Aside from One Tree Hill, Teal had small roles on shows like Good Behavior (2016), Shots Fired (2017), Dynasty (2019), The Walking Dead: World Beyond (2020), USS Christmas (2020), Outer Banks (2021), American Rust (2021), Deep Water (2022), The Staircase (2022), George & Tommy (2023), Descendants: The Rise of Red (2024), Lilly (2024).

*Colin Petersen, the original Bee Gees drummer who played on such classic 1960s tracks as “I Started a Joke,” “To Love Somebody” and “I Just Gotta Get a Message to You,” died Monday. He was 78.
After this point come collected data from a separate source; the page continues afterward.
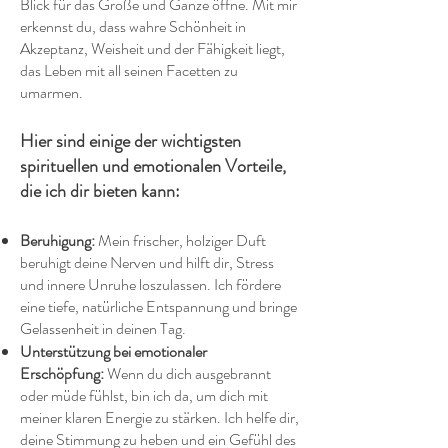
Blick für das Große und Ganze öffne. Mit mir
erkennst du, dass wahre Schönheit in
Akzeptanz, Weisheit und der Fähigkeit liegt,
das Leben mit all seinen Facetten zu
umarmen.
Hier sind einige der wichtigsten
spirituellen und emotionalen Vorteile,
die ich dir bieten kann:
Beruhigung:
Mein frischer, holziger Duft
beruhigt deine Nerven und hilft dir, Stress
und innere Unruhe loszulassen. Ich fördere
eine tiefe, natürliche Entspannung und bringe
Gelassenheit in deinen Tag.
Unterstützung bei emotionaler
Erschöpfung:
Wenn du dich ausgebrannt
oder müde fühlst, bin ich da, um dich mit
meiner klaren Energie zu stärken. Ich helfe dir,
deine Stimmung zu heben und ein Gefühl des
Dan Hennessey, a voice actor and director for animated shows, has died. He was 82. Hennessey is best known for voicing Braveheart Lion in the Care Bears animated series from the 1980s, Chief Quimby in Inspector Gadget (1983), and the voice director for the X-Men animated TV series from the 90s.

Other animated shows where Hennessey lent his voice included RoboCop, Ace Ventura: Pet Detective, ALF: The Animated Series, Beetlejuice, C.O.P.S., Dog City, My Pet Monster, Rescue Heroes, Ultraforce, Dinosaucers, Mythic Warriors, The Raccoons, and The Adventures of Tintin (1991) among many others.

*Andy Paley, a prolific songwriter, producer and musician who collaborated with such artists as Brian Wilson, Jerry Lee Lewis, the Ramones, Madonna, Elton John, Patti Smith and Deborah Harry and composed the scores for SpongeBob SquarePants and other TV shows, died Wednesday of cancer. He was 72.

*Cal Boyington, a veteran TV talent and packaging agent at ICM Partners and Paradigm who co-founded Vital Artists Agency and also worked on The Osbournes and executive-produced TV series including Workaholics, died November 18 in Los Angeles. He was 53.

*Matthew Byars, a talent manager who appeared on Bravo’s The Real Housewives of Potomac, has died. He was 37

*Colin Chilvers, a pioneering, Oscar-winning Hollywood visual effects artist who created movie magic for Superman, apocalyptic scenarios and even The Who’s Tommy, died November 19 in Fort Erie, Ontario, where he lived. He was 79.

*Larry Auerbach, former powerhouse agent at the William Morris Agency who segued to a second career helping USC students break into into the entertainment industry, passed away peacefully this morning, Nov. 23. He was 95.